芸術性としてのアニメ作品
垣間見える芸術性
アニメ本編において、画風が切り替わるポイントがいつか存在します。通常は、一般的なアニメ作品を思わせる画風のアニメ作品ですが、デフォルメされた画風で描かれる場面があります。特に、不思議な絵の中の世界で展開される、感情の表現に特定されているように思われます。わざわざ画風を切り替え、人物の感情表現をするということは、それだけ強調していることの表れだと受け止めることができます。しかし、アニメ本編の物語としては、重要な位置付けの場面ではないように感じます。それなのに、敢えて強調した描写をする意図には考えさせられるものがあります。私が推測するに、一般的なアニメ作品とは位置付けが違うのではないでしょうか。一般的なアニメ作品は、物語とメッセージ性で構成されているものだと考えています。しかし、この「コゼットの肖像」というアニメ作品においては、一般的な作品とは別路線で、芸術性を求めて制作されているように感じられます。そう感じさせる要因は、必要以上に画風を切り替えデフォルメ描写される場面が多用されていることです。そして、デフォルメ描写されている場面が長いことが挙げられます。厳密に時間や場面数を計測したわけではありません。あくまで、私自身の体感的な感想に基づいて述べています。観る人によって、感じ方や受け取り方は違うと思いますので、ひとつの感想として受け止めてくれれば幸いです。また、アニメ本編から垣間見える芸術性として、挿入歌の存在を挙げます。アニメ本編の終盤で、1分弱に渡って、挿入歌が使用されている場面があります。この場面も必要以上に長いように感じられます。特にストーリー展開から、強調すべき場面には見受けられません。そこからもアニメーションの芸術性を高めるために、この場面を強調しているのではないでしょうか。
愛情が強すぎる
主人公、倉橋 永莉(くらはし えいり)のコゼットに対する想いの強さに驚かされます。肖像画に描かれたコゼットは生身の人間ではありません。

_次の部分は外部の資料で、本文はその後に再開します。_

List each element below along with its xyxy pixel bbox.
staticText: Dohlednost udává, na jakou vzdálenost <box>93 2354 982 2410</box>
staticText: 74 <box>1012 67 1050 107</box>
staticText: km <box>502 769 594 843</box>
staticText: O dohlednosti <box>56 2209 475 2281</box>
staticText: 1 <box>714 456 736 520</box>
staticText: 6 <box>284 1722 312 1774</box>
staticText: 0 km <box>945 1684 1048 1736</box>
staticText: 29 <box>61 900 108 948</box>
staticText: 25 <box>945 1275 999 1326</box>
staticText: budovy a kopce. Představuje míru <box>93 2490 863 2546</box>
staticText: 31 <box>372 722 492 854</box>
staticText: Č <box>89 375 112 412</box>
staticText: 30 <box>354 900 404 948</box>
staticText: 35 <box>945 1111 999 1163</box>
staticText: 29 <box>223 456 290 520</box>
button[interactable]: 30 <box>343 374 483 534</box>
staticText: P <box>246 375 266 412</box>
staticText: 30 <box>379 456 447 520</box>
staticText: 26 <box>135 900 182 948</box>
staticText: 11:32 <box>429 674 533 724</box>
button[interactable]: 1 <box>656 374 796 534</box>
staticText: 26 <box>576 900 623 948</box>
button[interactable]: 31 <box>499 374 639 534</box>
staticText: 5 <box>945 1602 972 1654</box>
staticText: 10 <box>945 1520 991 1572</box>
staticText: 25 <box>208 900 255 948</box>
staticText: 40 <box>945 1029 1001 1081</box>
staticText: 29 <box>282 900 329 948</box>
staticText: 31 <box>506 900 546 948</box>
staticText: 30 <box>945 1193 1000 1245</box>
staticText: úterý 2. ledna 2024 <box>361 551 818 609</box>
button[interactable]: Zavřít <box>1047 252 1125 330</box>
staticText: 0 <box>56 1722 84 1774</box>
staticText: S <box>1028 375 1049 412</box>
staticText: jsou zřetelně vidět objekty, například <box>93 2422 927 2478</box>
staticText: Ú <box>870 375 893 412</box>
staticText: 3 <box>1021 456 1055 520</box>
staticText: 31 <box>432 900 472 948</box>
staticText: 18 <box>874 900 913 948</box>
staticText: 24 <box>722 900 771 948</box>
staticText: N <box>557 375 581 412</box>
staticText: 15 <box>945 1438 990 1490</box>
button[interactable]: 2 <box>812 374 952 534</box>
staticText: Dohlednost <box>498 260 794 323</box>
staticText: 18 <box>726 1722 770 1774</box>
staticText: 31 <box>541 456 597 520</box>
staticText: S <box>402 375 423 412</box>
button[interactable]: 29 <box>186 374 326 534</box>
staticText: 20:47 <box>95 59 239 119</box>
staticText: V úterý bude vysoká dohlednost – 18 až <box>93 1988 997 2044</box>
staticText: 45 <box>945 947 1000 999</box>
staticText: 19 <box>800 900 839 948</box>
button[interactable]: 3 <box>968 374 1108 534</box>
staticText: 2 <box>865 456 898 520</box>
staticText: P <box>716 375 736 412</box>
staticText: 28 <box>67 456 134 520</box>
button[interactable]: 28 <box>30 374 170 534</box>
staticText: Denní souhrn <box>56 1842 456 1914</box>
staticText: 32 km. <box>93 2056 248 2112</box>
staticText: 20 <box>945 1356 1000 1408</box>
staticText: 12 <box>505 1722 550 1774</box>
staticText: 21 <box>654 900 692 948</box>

そんなコゼットに、そこまで執着することに違和感を覚えます。また、一目惚れのようなプロセスで、 永莉は愛情を抱きます。ここまで想いが強いと、私自身は依存や執着という表現のほうが適しているように感じられます。永莉のこれだけの想いの強さがないと、アニメ本編の物語そのものが成り立ちません。ただ、実物の存在ではなく、肖像画であるコゼットにそこまで強い過ぎるのではないでしょうか。ただ、現実社会に当てはめて考えてみると、「二次元嫁」という言葉があります。アニメ作品の登場キャラクターに対して、愛情を抱く人が、そのキャラクターに対して用いる言葉です。少し違うのかもしれませんが、実物のない存在に対して、強い愛情をもてるというのは同じことだといえるのかもしれません。そして、生身の登場人物として描かれているヒロイン、真滝 翔子(またき しょうこ)の気持ちの強さも尋常ではないもののように思います。ただし、主人公の永莉とは違い、生身の永莉に対して片想いをしていますので、永莉よりは心情が理解はできる人物です。そして、 永莉と翔子の付き合いは長いようなので、 永莉に対して心配する気持ちも頷けるものがあります。ただし、片想いといえど、片想いの範疇を越えている気持ちの強さだと感じました。片想いの気持ちの強さだけで、コゼットがいる世界にまで足を踏み込めるのは、相当なことではないでしょうか。むしろ、想いの強さの度合いは、恋人や夫婦のものよりも強く、我が子を想う親の気持ちと同等のものすら感じさせます。永莉においても、翔子においても、行動から伺える想いの強さが印象的です。
アニメ本編における物語性
OVA作品で、3巻で構成されたアニメ作品です。アニメ本編は90分もあれば、全て観通すことができます。一般的なOVA作品としては普通のボリュームですが、物語の内容を考えると、90分という時間は使いすぎ、長すぎるように感じられます。無理なく60分以内にまとめられる内容だと思います。芸術性を意識した描写が多いことも、アニメ本編の時間を長くしていることは否めないでしょう。ただ、物語を見終えた後に残る印象は、これだけの時間を使って、これだけの内容なのか、というガッカリ感が強いです。時間に対しての内容があまりにも薄すぎるように感じさせてしまうのです。時間の無駄遣い感が否めないです。特に、1~2巻の内容の間延びしている印象は強いです。物語の展開させるスピードがもう少し早くないと、つまらなさを感じさせてしまうと思うのです。60分でまとめた方が、アニメ作品としての完成度も高くなったのではないでしょうか。ゴシックで暗い印象の強いOVA作品なので、間延びしてしまうことでのマイナス影響も強いものになるのだと思います。もし仮に、2巻よりも3巻構成のほうが儲かるという理由で引き伸ばされたのなら、悲しいことです。せめてそれなら、内容を充実させる方向で、脚本を考えてほしかったです。